Define Generic Contact Template in templates.cfg:
Nagios installation gives a default generic contact template that can be used as a reference to build your contacts. Please note that all the directives mentioned in the generic-contact template below are mandatory. So, if you've decided not to use the generic-contact template definition in your contacts, you should define all these mandatory definitions inside your contacts yourself.
The following generic-contact is already available under /usr/local/etc/nagios/objects/templates.cfg.
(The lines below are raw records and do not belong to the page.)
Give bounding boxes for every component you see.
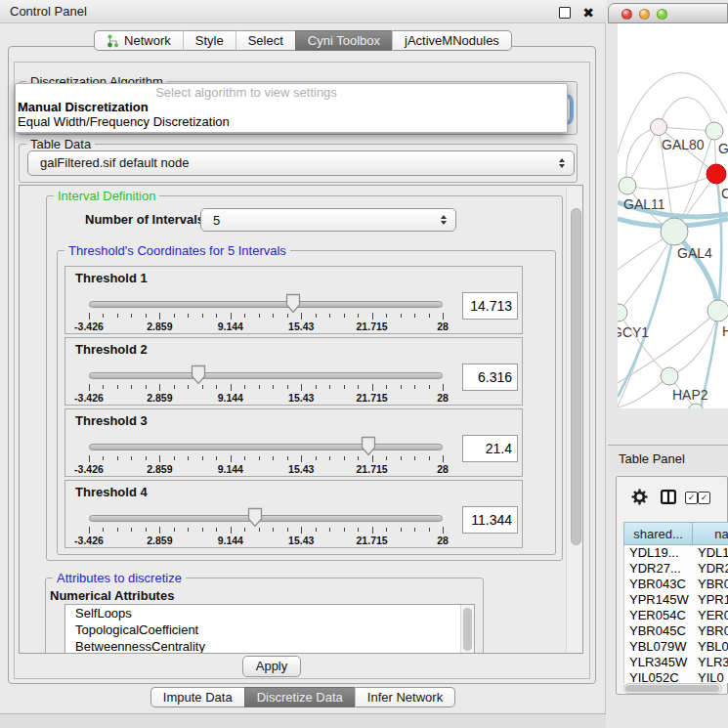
checkbox-icon[interactable]: ✓ (685, 492, 698, 504)
tick-label: 28 (437, 535, 449, 546)
table-hscroll-thumb[interactable] (625, 685, 719, 692)
table-rows: YDL19...YDL1YDR27...YDR2YBR043CYBR0YPR14… (623, 545, 728, 683)
tick-mark (146, 385, 147, 389)
table-row[interactable]: YBR045CYBR0 (624, 623, 728, 639)
threshold-value-field[interactable]: 21.4 (462, 435, 518, 462)
tick-mark (358, 385, 359, 389)
tick-label: 9.144 (218, 392, 243, 404)
traffic-light-minimize[interactable] (639, 9, 650, 20)
network-node-c[interactable] (707, 164, 726, 184)
tick-mark (103, 385, 104, 389)
pane-scrollbar-thumb[interactable] (571, 208, 581, 545)
bottom-tab-infer-network[interactable]: Infer Network (355, 687, 455, 707)
threshold-value-field[interactable]: 6.316 (462, 364, 518, 391)
attribute-item-selfloops[interactable]: SelfLoops (65, 605, 474, 621)
column-view-icon[interactable] (660, 489, 677, 505)
threshold-slider-thumb[interactable] (361, 436, 376, 456)
tick-mark (301, 527, 302, 534)
tick-mark (429, 385, 430, 389)
tab-select[interactable]: Select (236, 30, 295, 51)
network-node-gal80[interactable] (651, 119, 667, 136)
network-edge[interactable] (669, 311, 718, 376)
tab-label: Infer Network (367, 690, 443, 705)
network-node-gal4[interactable] (661, 218, 688, 245)
bottom-tab-impute-data[interactable]: Impute Data (150, 687, 244, 707)
threshold-label: Threshold 3 (75, 413, 148, 428)
threshold-slider-track[interactable] (89, 372, 443, 379)
tick-label: -3.426 (74, 463, 104, 475)
group-title: Table Data (26, 137, 95, 151)
tick-mark (159, 384, 160, 391)
table-row[interactable]: YBR043CYBR0 (624, 577, 728, 592)
tick-mark (401, 385, 402, 389)
table-row[interactable]: YER054CYER0 (624, 608, 728, 623)
tick-mark (103, 314, 104, 318)
tick-label: 21.715 (357, 463, 388, 475)
list-scrollbar-thumb[interactable] (463, 608, 472, 651)
apply-button[interactable]: Apply (242, 656, 301, 677)
network-edge[interactable] (627, 174, 716, 189)
number-of-intervals-label: Number of Intervals (85, 212, 204, 227)
column-header-na[interactable]: na (693, 522, 728, 545)
traffic-light-zoom[interactable] (657, 9, 667, 20)
threshold-slider-thumb[interactable] (191, 364, 206, 385)
tab-jactivemnodules[interactable]: jActiveMNodules (392, 30, 512, 51)
tab-network[interactable]: Network (94, 30, 183, 51)
gear-icon[interactable] (631, 489, 648, 505)
float-window-icon[interactable] (559, 7, 571, 19)
group-title: Threshold's Coordinates for 5 Intervals (64, 243, 290, 258)
tick-mark (386, 456, 387, 460)
threshold-slider-track[interactable] (89, 444, 443, 450)
number-of-intervals-spinner[interactable]: 5 (200, 208, 456, 232)
network-canvas[interactable]: GAL80GACGAL11GAL4GCY1HHAP2 (618, 23, 728, 408)
tick-mark (414, 528, 415, 532)
checkbox-icon[interactable]: ✓ (698, 492, 710, 504)
network-node-ga[interactable] (706, 122, 723, 140)
threshold-value-field[interactable]: 11.344 (462, 506, 518, 534)
tab-style[interactable]: Style (183, 30, 236, 51)
dropdown-option-manual-discretization[interactable]: Manual Discretization (16, 100, 567, 114)
tab-label: Select (248, 33, 283, 48)
threshold-slider-thumb[interactable] (285, 293, 301, 314)
table-row[interactable]: YBL079WYBL0 (624, 639, 728, 655)
network-node-gcy1[interactable] (618, 304, 627, 321)
table-row[interactable]: YPR145WYPR1 (624, 592, 728, 608)
table-cell: YBL0 (694, 639, 728, 655)
table-row[interactable]: YIL052CYIL0 (624, 670, 728, 683)
table-header-row: shared...na (623, 522, 728, 545)
threshold-value-field[interactable]: 14.713 (462, 292, 518, 320)
table-row[interactable]: YLR345WYLR3 (624, 655, 728, 670)
table-row[interactable]: YDL19...YDL1 (624, 545, 728, 561)
table-row[interactable]: YDR27...YDR2 (624, 561, 728, 577)
traffic-light-close[interactable] (621, 9, 632, 20)
tick-mark (159, 527, 160, 534)
attribute-item-topologicalcoefficient[interactable]: TopologicalCoefficient (65, 621, 474, 638)
tab-label: Network (124, 33, 171, 48)
threshold-slider-thumb[interactable] (247, 507, 263, 528)
tab-cyni-toolbox[interactable]: Cyni Toolbox (295, 30, 392, 51)
tick-label: 28 (437, 321, 449, 332)
spinner-value: 5 (213, 209, 220, 233)
network-node-hap2[interactable] (661, 367, 678, 385)
column-header-shared-[interactable]: shared... (623, 522, 693, 545)
threshold-panel-3: Threshold 3-3.4262.8599.14415.4321.71528… (64, 408, 523, 477)
pane-scrollbar (566, 187, 583, 653)
bottom-tab-discretize-data[interactable]: Discretize Data (244, 687, 355, 707)
tick-mark (131, 385, 132, 389)
tick-mark (231, 313, 232, 320)
network-edge[interactable] (627, 127, 659, 186)
combo-arrows-icon (559, 158, 565, 168)
table-panel-titlebar: Table Panel (608, 445, 728, 472)
group-title: Interval Definition (54, 189, 159, 203)
table-data-combobox[interactable]: galFiltered.sif default node (27, 150, 575, 176)
close-icon[interactable]: ✖ (582, 1, 594, 24)
dropdown-option-equal-width-frequency-discretization[interactable]: Equal Width/Frequency Discretization (16, 114, 567, 129)
tick-mark (244, 456, 245, 460)
network-node-gal11[interactable] (619, 177, 636, 194)
table-cell: YDR27... (624, 561, 694, 577)
attribute-item-betweennesscentrality[interactable]: BetweennessCentrality (65, 638, 474, 654)
network-node-h[interactable] (707, 300, 728, 321)
threshold-slider-track[interactable] (89, 301, 443, 308)
threshold-slider-track[interactable] (89, 515, 443, 522)
dropdown-header: Select algorithm to view settings (16, 84, 567, 100)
Also, the templates.cfg is included in the nagios.cfg by default as shown below.
Please note that any of these directives mentioned in the templates.cfg can be overridden when you define a real contact using this generic-template.
# grep templates /usr/local/etc/nagios/nagios.cfg
cfg_file=/usr/local/etc/nagios/objects/templates.cfg
Note: generic-contact is available under /usr/local/etc/nagios/objects/templates.cfg
define contact{ name generic-contact service_notification_period 24x7 host_notification_period 24x7 service_notification_options w,u,c,r,f,s host_notification_options d,u,r,f,s service_notification_commands notify-service-by-email host_notification_commands notify-host-by-email register 0 }
- Name - This defines the name of the contact template (generic-contact).
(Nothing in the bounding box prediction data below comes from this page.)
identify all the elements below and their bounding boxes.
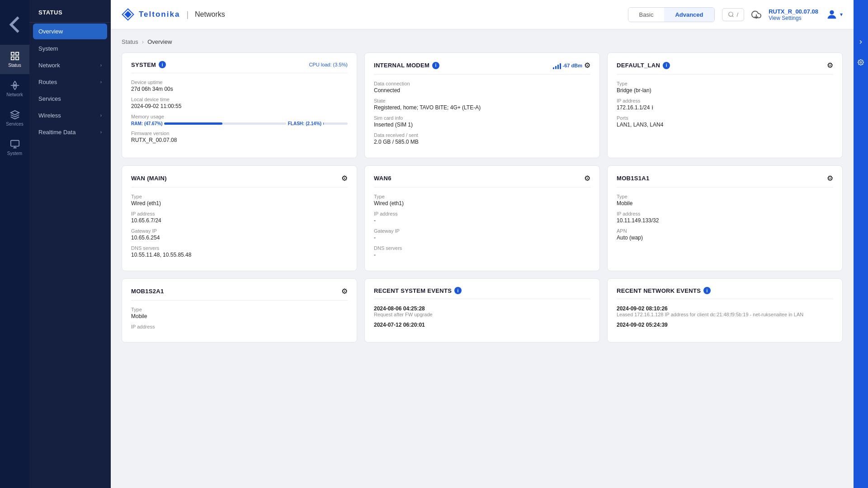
network-event1-desc: Leased 172.16.1.128 IP address for clien… bbox=[617, 312, 833, 317]
cloud-update-button[interactable] bbox=[751, 9, 761, 19]
mob1s1a1-ip-row: IP address 10.11.149.133/32 bbox=[617, 211, 833, 224]
breadcrumb-separator: › bbox=[142, 38, 144, 45]
mode-basic-button[interactable]: Basic bbox=[628, 8, 665, 22]
lan-ports-value: LAN1, LAN3, LAN4 bbox=[617, 122, 833, 128]
mob1s2a1-ip-row: IP address bbox=[131, 324, 348, 329]
system-event2-row: 2024-07-12 06:20:01 bbox=[374, 322, 590, 328]
wan-main-card: WAN (MAIN) ⚙ Type Wired (eth1) IP addres… bbox=[122, 165, 357, 271]
modem-card-title: INTERNAL MODEM bbox=[374, 62, 429, 69]
lan-ports-label: Ports bbox=[617, 115, 833, 121]
recent-network-info-icon[interactable]: i bbox=[703, 287, 711, 294]
collapse-button[interactable] bbox=[0, 5, 29, 45]
mob1s2a1-card-title: MOB1S2A1 bbox=[131, 288, 164, 295]
wan-ip-value: 10.65.6.7/24 bbox=[131, 217, 348, 224]
wan6-gateway-value: - bbox=[374, 235, 590, 241]
nav-services[interactable]: Services bbox=[0, 103, 29, 133]
sim-value: Inserted (SIM 1) bbox=[374, 122, 590, 128]
view-settings-link[interactable]: View Settings bbox=[769, 15, 818, 21]
svg-rect-0 bbox=[11, 52, 14, 55]
state-label: State bbox=[374, 98, 590, 103]
search-slash: / bbox=[737, 11, 739, 18]
nav-network-label: Network bbox=[6, 92, 23, 97]
content-area: Status › Overview SYSTEM i CPU load: (3.… bbox=[111, 29, 854, 488]
wan-type-label: Type bbox=[131, 194, 348, 199]
sidebar-item-realtime-data[interactable]: Realtime Data › bbox=[29, 124, 111, 141]
local-time-value: 2024-09-02 11:00:55 bbox=[131, 103, 348, 109]
recent-system-events-title: RECENT SYSTEM EVENTS bbox=[374, 287, 452, 294]
cpu-load-value: CPU load: (3.5%) bbox=[309, 62, 348, 67]
recent-system-info-icon[interactable]: i bbox=[454, 287, 462, 294]
wan6-ip-label: IP address bbox=[374, 211, 590, 216]
wan-main-card-title: WAN (MAIN) bbox=[131, 175, 167, 182]
mob1s1a1-apn-label: APN bbox=[617, 228, 833, 234]
wan6-gear-icon[interactable]: ⚙ bbox=[584, 174, 590, 183]
sidebar-item-system[interactable]: System bbox=[29, 40, 111, 57]
data-conn-label: Data connection bbox=[374, 81, 590, 86]
lan-ip-row: IP address 172.16.1.1/24 i bbox=[617, 98, 833, 111]
sidebar-item-services[interactable]: Services bbox=[29, 90, 111, 107]
svg-point-8 bbox=[728, 12, 732, 16]
memory-usage-row: Memory usage RAM: (47.67%) FLASH: (2.14%… bbox=[131, 114, 348, 126]
modem-gear-icon[interactable]: ⚙ bbox=[584, 61, 590, 70]
flash-label: FLASH: (2.14%) bbox=[288, 121, 321, 126]
system-card: SYSTEM i CPU load: (3.5%) Device uptime … bbox=[122, 52, 357, 158]
svg-rect-3 bbox=[11, 57, 14, 60]
breadcrumb: Status › Overview bbox=[122, 38, 843, 45]
wan-type-row: Type Wired (eth1) bbox=[131, 194, 348, 206]
right-panel-collapse-icon[interactable] bbox=[855, 36, 867, 49]
svg-rect-1 bbox=[15, 52, 18, 55]
user-menu[interactable]: ▾ bbox=[826, 8, 843, 21]
wan-ip-row: IP address 10.65.6.7/24 bbox=[131, 211, 348, 224]
mode-advanced-button[interactable]: Advanced bbox=[664, 8, 714, 22]
local-time-label: Local device time bbox=[131, 97, 348, 102]
wan6-type-row: Type Wired (eth1) bbox=[374, 194, 590, 206]
right-panel-settings-icon[interactable] bbox=[855, 56, 867, 70]
recent-network-events-card: RECENT NETWORK EVENTS i 2024-09-02 08:10… bbox=[607, 278, 843, 343]
network-event2-time: 2024-09-02 05:24:39 bbox=[617, 322, 833, 328]
svg-point-11 bbox=[860, 61, 862, 63]
topbar-right: RUTX_R_00.07.08 View Settings ▾ bbox=[769, 8, 843, 21]
data-conn-value: Connected bbox=[374, 87, 590, 94]
sidebar-section-title: STATUS bbox=[29, 0, 111, 23]
lan-info-icon[interactable]: i bbox=[663, 62, 670, 69]
lan-type-label: Type bbox=[617, 81, 833, 86]
lan-gear-icon[interactable]: ⚙ bbox=[827, 61, 833, 70]
sidebar-item-wireless[interactable]: Wireless › bbox=[29, 107, 111, 124]
system-info-icon[interactable]: i bbox=[159, 61, 166, 68]
wan6-type-label: Type bbox=[374, 194, 590, 199]
cards-grid: SYSTEM i CPU load: (3.5%) Device uptime … bbox=[122, 52, 843, 343]
internal-modem-card: INTERNAL MODEM i -67 dBm ⚙ bbox=[364, 52, 600, 158]
network-event2-row: 2024-09-02 05:24:39 bbox=[617, 322, 833, 328]
mob1s1a1-gear-icon[interactable]: ⚙ bbox=[827, 174, 833, 183]
sidebar-item-overview[interactable]: Overview bbox=[33, 23, 107, 39]
lan-ip-info-icon[interactable]: i bbox=[652, 105, 653, 110]
lan-type-value: Bridge (br-lan) bbox=[617, 87, 833, 94]
user-avatar-icon bbox=[826, 8, 838, 21]
data-label: Data received / sent bbox=[374, 132, 590, 138]
mob1s2a1-gear-icon[interactable]: ⚙ bbox=[341, 287, 348, 296]
mode-toggle: Basic Advanced bbox=[628, 7, 715, 22]
nav-services-label: Services bbox=[6, 122, 23, 127]
sidebar-item-routes[interactable]: Routes › bbox=[29, 74, 111, 90]
wan-gateway-label: Gateway IP bbox=[131, 228, 348, 234]
modem-info-icon[interactable]: i bbox=[432, 62, 439, 69]
ram-progress-bar bbox=[164, 122, 222, 125]
sidebar-item-network[interactable]: Network › bbox=[29, 57, 111, 74]
wan6-card-title: WAN6 bbox=[374, 175, 392, 182]
device-uptime-row: Device uptime 27d 06h 34m 00s bbox=[131, 80, 348, 92]
wan-dns-label: DNS servers bbox=[131, 245, 348, 251]
default-lan-card: DEFAULT_LAN i ⚙ Type Bridge (br-lan) IP … bbox=[607, 52, 843, 158]
chevron-right-icon: › bbox=[100, 80, 102, 84]
svg-point-10 bbox=[830, 10, 834, 14]
wan-main-gear-icon[interactable]: ⚙ bbox=[341, 174, 348, 183]
nav-status[interactable]: Status bbox=[0, 45, 29, 74]
search-box[interactable]: / bbox=[722, 8, 745, 21]
lan-ports-row: Ports LAN1, LAN3, LAN4 bbox=[617, 115, 833, 128]
mob1s1a1-type-row: Type Mobile bbox=[617, 194, 833, 206]
data-value: 2.0 GB / 585.0 MB bbox=[374, 139, 590, 145]
nav-system[interactable]: System bbox=[0, 133, 29, 162]
lan-ip-label: IP address bbox=[617, 98, 833, 103]
topbar: Teltonika | Networks Basic Advanced / RU… bbox=[111, 0, 854, 29]
nav-network[interactable]: Network bbox=[0, 74, 29, 103]
mob1s1a1-ip-value: 10.11.149.133/32 bbox=[617, 217, 833, 224]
- service_notification_period - This defines when nagios can send notification about services issues (for example, Apache down). By default this is 24×7 timeperiod, which is defined under /usr/local/etc/nagios/objects/timeperiods.cfg
- host_notification_period - This defines when nagios can send notification about host issues (for example, server crashed). By default, this is 24×7 timeperiod.
- service_notification_options - This defines the type of service notification that can be sent out. By default this defines all possible service states including flapping events. This also includes the scheduled service downtime activities.
- host_notification_options - This defines the type of host notifications that can be sent out. By default this defines all possible host states including flapping events. This also includes the scheduled host downtime activities.
- service_notification_commands - By default this defines that the contact should get notification about service issues (for example, database down) via email. You can also define additional commands and add it to this directive. For example, you can define your own notify-service-by-sms command.
- host_notification_commands - By default this defines that the contact should get notification about host issues (for example, host down) via email. You can also define additional commands and add it to this directive. For example, you can define your own notify-host-by-sms command.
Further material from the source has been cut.